La même conviction était affichée par Thierno Lo avant le premier tour. Aujourd’hui congédié, l’ex-ministre du Tourisme, membre du directoire du candidat Abdoulaye Wade, affiche sa farouche opposition à la «dévolution du PDS» à Karim Wade. «Wade a mis les hommes et les femmes de Karim», déclarait-il dans le journal Le Quotidien. Une position nouvelle que l'on n'a jamais entendue de lui quand il était «à l'intérieur». Fondateur du «Mouvement des amis de Thierno Lô pour la réélection de Wade en 2012» (MAT RAW), celui que des confrères ont surnommé Zidane, est pourtant présenté comme une forte tête. Un caractère qu'il devrait au fait qu'il est issu d'un parti qui a fusionné avec le Pds, la Cdp Garab-gi du Pr. Iba Der Thiam.
Moussa Sy
Il donne l'impression d'être un dur à cuire et apparaît comme le plus intransigeant de la bande à Pape Diop.
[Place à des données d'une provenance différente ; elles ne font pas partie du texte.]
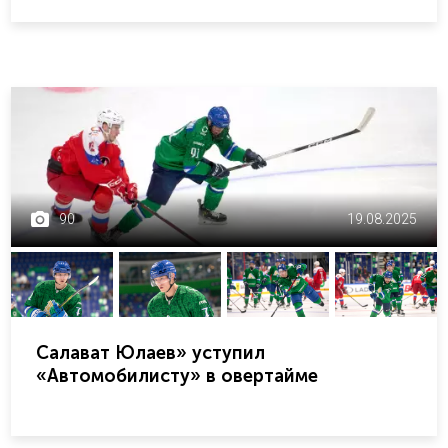
90
19.08.2025
Салават Юлаев» уступил
«Автомобилисту» в овертайме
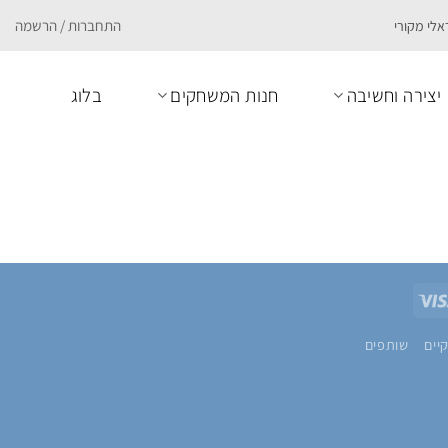
התחברות / הרשמה
יצירה וחשיבה
חנות המשחקים
בלוג
Visa
Pa
יים
שותפים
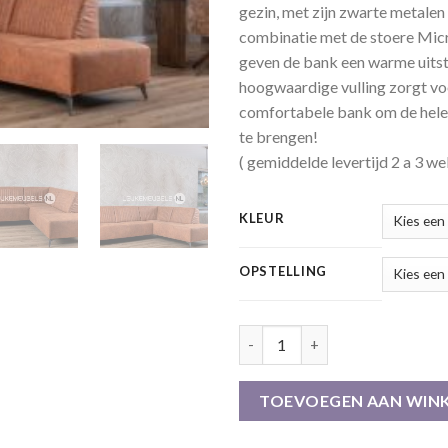
gezin, met zijn zwarte metalen
combinatie met de stoere Micr
geven de bank een warme uitst
hoogwaardige vulling zorgt vo
comfortabele bank om de hele
te brengen!
( gemiddelde levertijd 2 a 3 we
KLEUR
OPSTELLING
Hoekbank Leon, 4 kleuren Micr
TOEVOEGEN AAN WIN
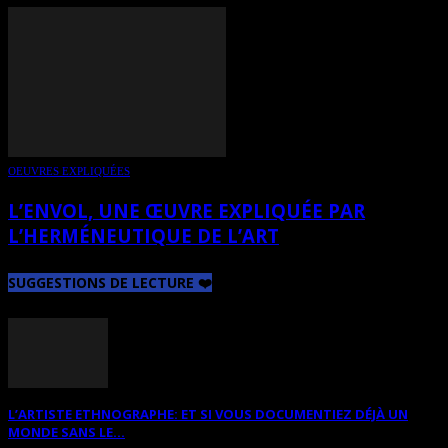
OEUVRES EXPLIQUÉES
L’ENVOL, UNE ŒUVRE EXPLIQUÉE PAR
L’HERMÉNEUTIQUE DE L’ART
SUGGESTIONS DE LECTURE ❤️
L’ARTISTE ETHNOGRAPHE: ET SI VOUS DOCUMENTIEZ DÉJÀ UN
MONDE SANS LE...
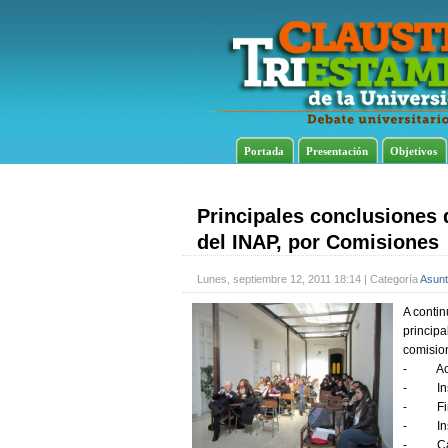
Portada
Presentación
Objetivos
Principales conclusiones 
del INAP, por Comisiones
Lunes, septiembre 12, 2011 18:14 | Categoría
Asunt
A conti
principa
comisio
- Acce
- Insti
- Fina
- Insti
- Cal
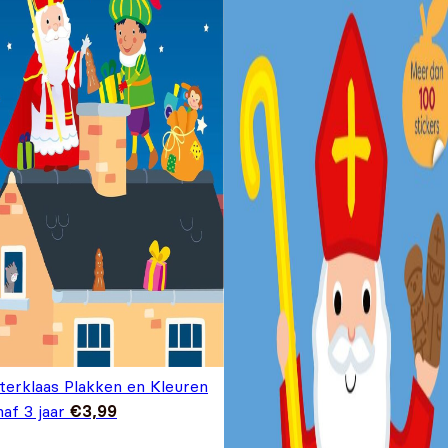
nterklaas Plakken en Kleuren
af 3 jaar
€
3,99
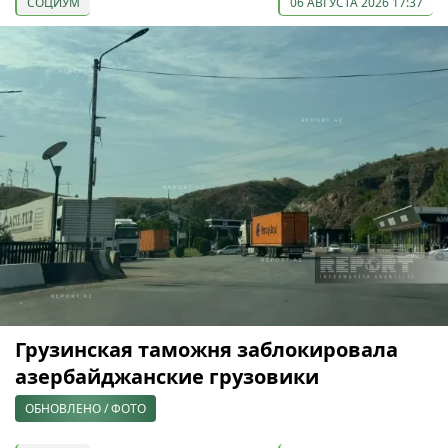
СОЦИУМ
06 АВГУСТА 2026 17:37
Грузинская таможня заблокировала
азербайджанские грузовики
ОБНОВЛЕНО / ФОТО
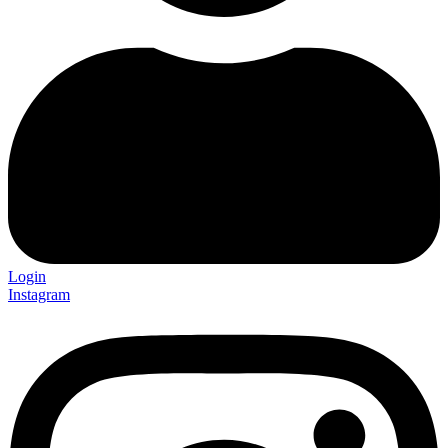
Login
Instagram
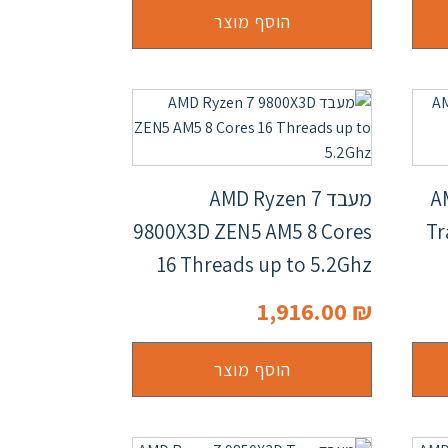
הוסף מוצר
AM
מעבד AMD Ryzen 7
9800X3D ZEN5 AM5 8 Cores
Tr
16 Threads up to 5.2Ghz
1,916.00
₪
הוסף מוצר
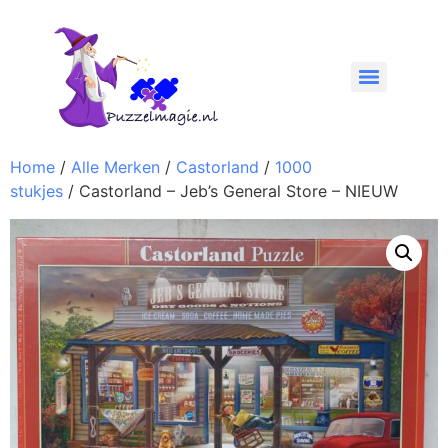
Home
/
Alle Merken
/
Castorland
/
1000
stukjes
/ Castorland – Jeb’s General Store – NIEUW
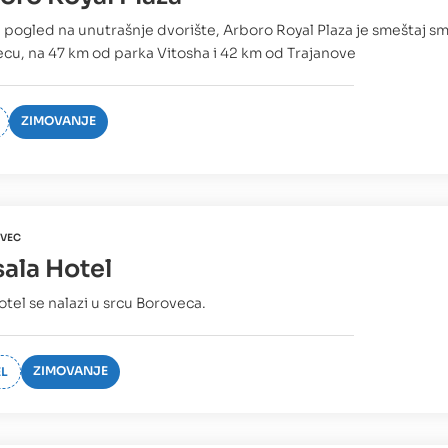
 pogled na unutrašnje dvorište, Arboro Royal Plaza je smeštaj s
cu, na 47 km od parka Vitosha i 42 km od Trajanove
ZIMOVANJE
VEC
ala Hotel
otel se nalazi u srcu Boroveca.
ZIMOVANJE
L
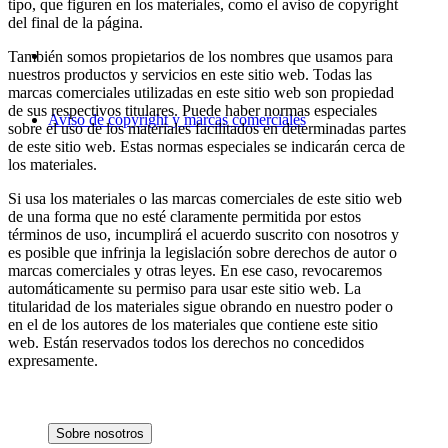
tipo, que figuren en los materiales, como el aviso de copyright
del final de la página.
También somos propietarios de los nombres que usamos para
nuestros productos y servicios en este sitio web. Todas las
marcas comerciales utilizadas en este sitio web son propiedad
de sus respectivos titulares. Puede haber normas especiales
Aviso de copyright y marcas comerciales
sobre el uso de los materiales facilitados en determinadas partes
de este sitio web. Estas normas especiales se indicarán cerca de
los materiales.
Si usa los materiales o las marcas comerciales de este sitio web
de una forma que no esté claramente permitida por estos
términos de uso, incumplirá el acuerdo suscrito con nosotros y
es posible que infrinja la legislación sobre derechos de autor o
marcas comerciales y otras leyes. En ese caso, revocaremos
automáticamente su permiso para usar este sitio web. La
titularidad de los materiales sigue obrando en nuestro poder o
en el de los autores de los materiales que contiene este sitio
web. Están reservados todos los derechos no concedidos
expresamente.
Sobre nosotros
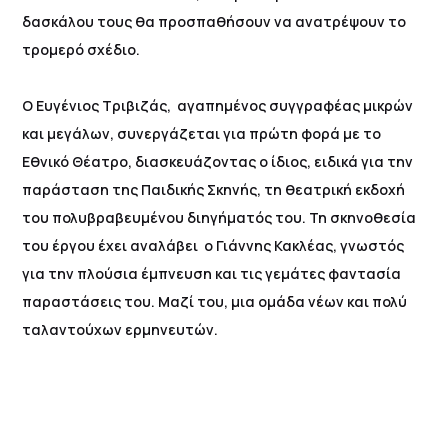
δασκάλου τους θα προσπαθήσουν να ανατρέψουν το
τρομερό σχέδιο.
Ο Ευγένιος Τριβιζάς, αγαπημένος συγγραφέας μικρών
και μεγάλων, συνεργάζεται για πρώτη φορά με το
Εθνικό Θέατρο, διασκευάζοντας ο ίδιος, ειδικά για την
παράσταση της Παιδικής Σκηνής, τη θεατρική εκδοχή
του πολυβραβευμένου διηγήματός του. Τη σκηνοθεσία
του έργου έχει αναλάβει ο Γιάννης Κακλέας, γνωστός
για την πλούσια έμπνευση και τις γεμάτες φαντασία
παραστάσεις του. Μαζί του, μια ομάδα νέων και πολύ
ταλαντούχων ερμηνευτών.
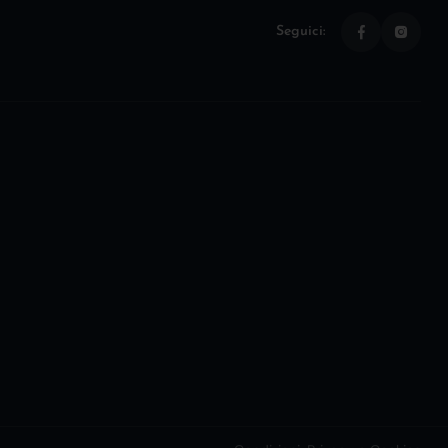
Seguici:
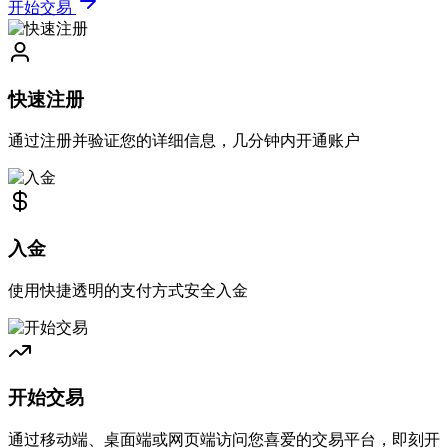
开始交易
快速注册
通过注册并验证您的详细信息，几分钟内开通账户
入金
使用快捷透明的支付方式安全入金
开始交易
通过移动端、桌面端或网页端访问您喜爱的交易平台，即刻开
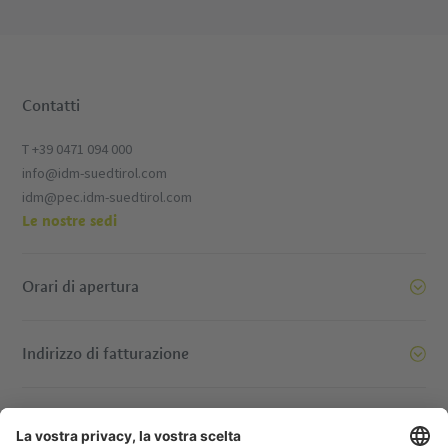
Contatti
T +39 0471 094 000
info@idm-suedtirol.com
idm@pec.idm-suedtirol.com
Le nostre sedi
Orari di apertura
Indirizzo di fatturazione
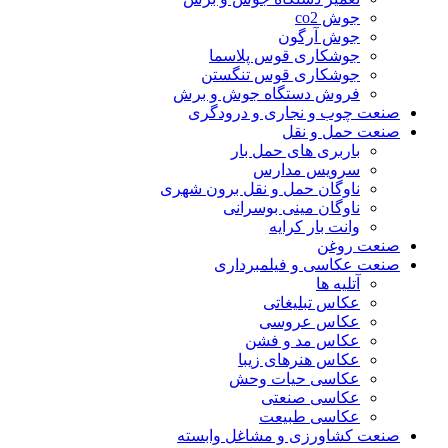
جوش co2
جوش آرگون
جوشکاری قوس پلاسما
جوشکاری قوس تنگستن
فروش دستگاه جوش و برش
صنعت چوب و نجاری و درودگری
صنعت حمل و نقل
باربری های حمل بار
سرویس مدارس
ناوگان حمل و نقل برون شهری
ناوگان مینی بوسرانی
وانت بار کرایه
صنعت روغن
صنعت عکاسی و فیلمبرداری
آتلیه ها
عکاس تبلیغاتی
عکاس عروسی
عکاس مد و فشن
عکاس هنرهای زیبا
عکاسی حیات وحش
عکاسی صنعتی
عکاسی طبیعت
صنعت کشاورزی و مشاغل وابسته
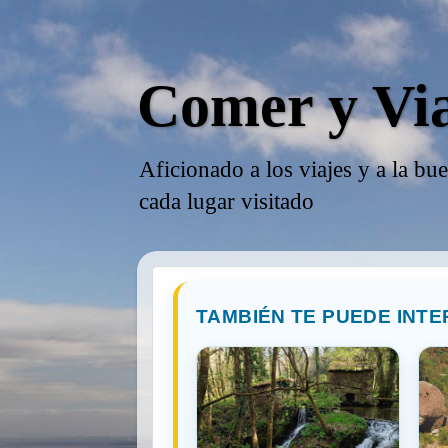
Comer y Vi
Aficionado a los viajes y a la bu
cada lugar visitado
TAMBIÉN TE PUEDE INTE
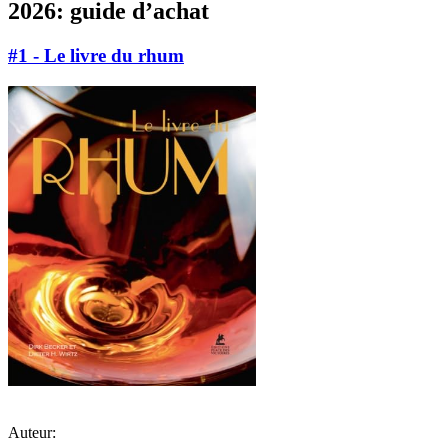
2026: guide d’achat
#1 - Le livre du rhum
Auteur:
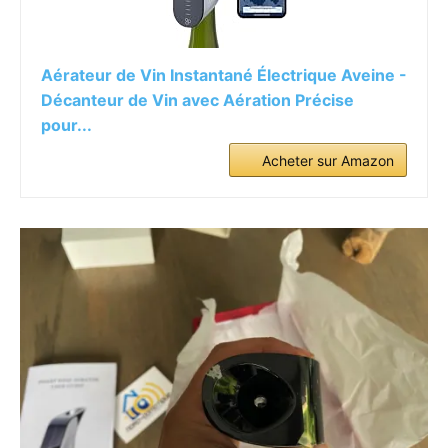
Aérateur de Vin Instantané Électrique Aveine -
Décanteur de Vin avec Aération Précise
pour...
Acheter sur Amazon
Pourtant, Moussa Sy, le député-maire des Parcelles Assainies, a longtemps joué les va-t-en-guerre contre les oppositions à l'Assemblée nationale, notamment aux premières heures de l'alternance. Sur le tard, il s'est aperçu que Karim Wade, ex-tout-puissant rejeton d'un ancien président de la République à qui rien ne résistait, était assimilable à «Tann Bombé» (un garçon gâteux dans le téléfilm Ndogu li). Pour beaucoup d'observateurs, la radicalité qu'il affiche aujourd'hui contre Abdoulaye Wade sonne faux. A ne pas oublier : il est l'auteur du fameux amendement qui, en 2001, avait permis au nouveau régime d'Abdoulaye Wade de dissoudre la totalité des collectivités locales démocratiquement élues et de les remplacer par des délégations spéciales... Les temps ont bien changé.